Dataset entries
-=-=-

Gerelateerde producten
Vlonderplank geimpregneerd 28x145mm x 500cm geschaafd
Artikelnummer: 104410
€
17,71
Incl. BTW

-=-=-

Each line from the one holding "Vlonderplank geimpregneerd 28x145mm" through the last line of the data is to be transcribed exactly, with nothing else added.

Exercise solution:
Vlonderplank geimpregneerd 28x145mm x 500cm geschaafd
Artikelnummer: 104410
€
17,71
Incl. BTW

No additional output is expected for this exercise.